Anne Will: Komplexe Ausreden als Feigenblatt der “spätrömischen Dekadenz” der FDP

Erstellt am 20. Juni 2011 von Eckhardschulze

An und für sich hatte der Ex-Vizekanzler Guido Westerwelle (FDP) Heiner Geißler einen Gefallen getan, als er ihm die Möglichkeit der “Umwidmung” der Historie zum “Esel”, der Außenminister geworden war, eröffnete.

Bei N-TV kann man in aller Kürze den erhaltenswerten, humorvollen Ausflug Heiner Geißlers in die Historie noch nachlesen:

Der ehemalige CDU-Generalsekretär Heiner Geißler verwies darauf, die spätrömische Dekadenz habe darin bestanden, "dass die Reichen nach ihren Fressgelagen sich in Eselsmilch gebadet haben und der Kaiser Caligula einen Esel zum Konsul ernannt hat." Insofern stimme Westerwelles Vergleich, weil vor 100 Tagen "ein Esel Bundesaußenminister geworden" sei. Geißlers historischer Vergleich geht indes daneben. Caligula regierte in Rom von 37 bis 41 und damit rund ein halbes Jahrtausend vor dem Ende des römischen Reiches. Zudem war es nicht ein Esel sondern sein Lieblingspferd Incitatus, das der Pferdesportler zum Konsul machen wollte, um damit die Politiker zu verhöhnen.

Gestern bei “Anne Will” setzte das Gespann der “spätrömischen Dekadenz” der FDP, nämlich das Duo Lindner – einer war persönlich anwesend, der Generalsekretär wurde mit Äußerungen zitiert – die neoliberale Ausgrenzungspolitik der FDP fort, als man viele politische Fragen als so “komplex” darstellte, dass der Normalbürger damit überfordert sei.  Martin Lindner aus dem “Duo Neoliberale”  konnte seine boshaften Angriffe auf Margot Käßmann kaum unterdrücken als er mit dem Medienwissenschaftler Norbert Bolz forderte, dass die Äußerungen der Theologen hintern den Kirchenmauern zurückbleiben sollten.

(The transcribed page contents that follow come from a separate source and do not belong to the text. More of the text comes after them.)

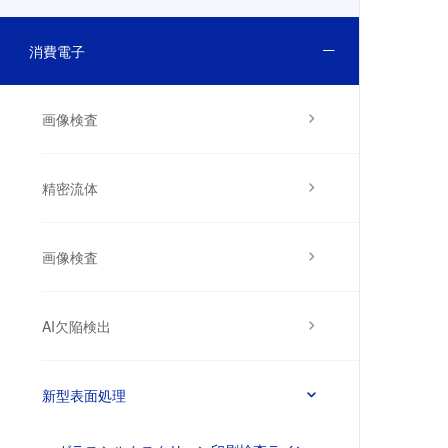
消費電子
画像検査
精密流体
画像検査
AI欠陥検出
新型表面処理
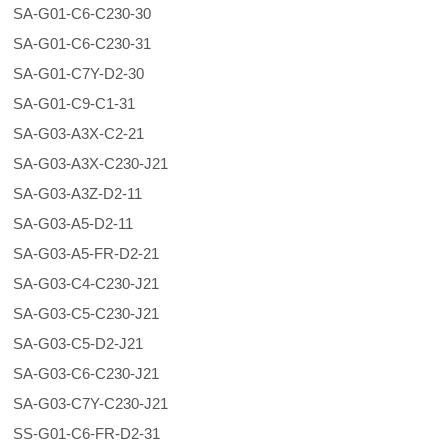
SA-G01-C6-C230-30
SA-G01-C6-C230-31
SA-G01-C7Y-D2-30
SA-G01-C9-C1-31
SA-G03-A3X-C2-21
SA-G03-A3X-C230-J21
SA-G03-A3Z-D2-11
SA-G03-A5-D2-11
SA-G03-A5-FR-D2-21
SA-G03-C4-C230-J21
SA-G03-C5-C230-J21
SA-G03-C5-D2-J21
SA-G03-C6-C230-J21
SA-G03-C7Y-C230-J21
SS-G01-C6-FR-D2-31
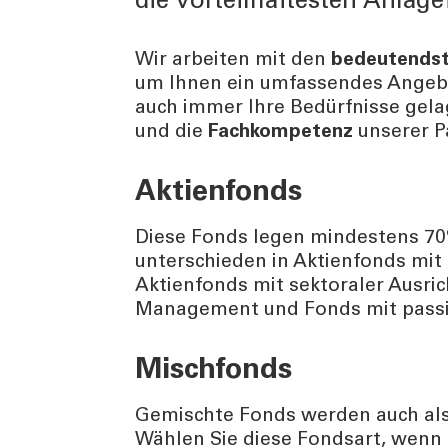
die vorteilhaftesten Anlag
Wir arbeiten mit den
bedeutendste
um Ihnen ein umfassendes Angebo
auch immer Ihre Bedürfnisse gelag
und die
Fachkompetenz
unserer P
Aktienfonds
Diese Fonds legen mindestens 70% 
unterschieden in Aktienfonds mit
Aktienfonds mit sektoraler Ausri
Management und Fonds mit pas
Mischfonds
Gemischte Fonds werden auch als
Wählen Sie diese Fondsart, wenn 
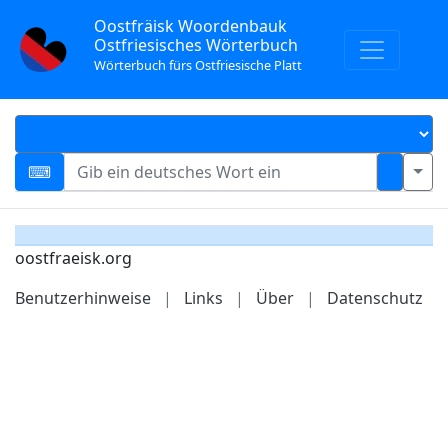
Oostfräisk Woordenbauk
Ostfriesisches Wörterbuch
Wörterbuch fürs Ostfriesische Platt
oostfraeisk.org
Benutzerhinweise
|
Links
|
Über
|
Datenschutz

Die neoliberale Politik besteht offensichtlich darin, die Bürger als unmündig zu erklären, weil heutzutage alle wesentlichen Fragen so “komplex” seien, dass sich selbst die Kirchen mit “einfachen Lösungen” zurückhalten sollten. Die GUTMENSCHEN mit ihren “einfachen Lösungen” würden die “politischen Pragmatiker” unangemessen als “Bösewichte” hinstellen, so in etwa das Duo Lindner und Bolz.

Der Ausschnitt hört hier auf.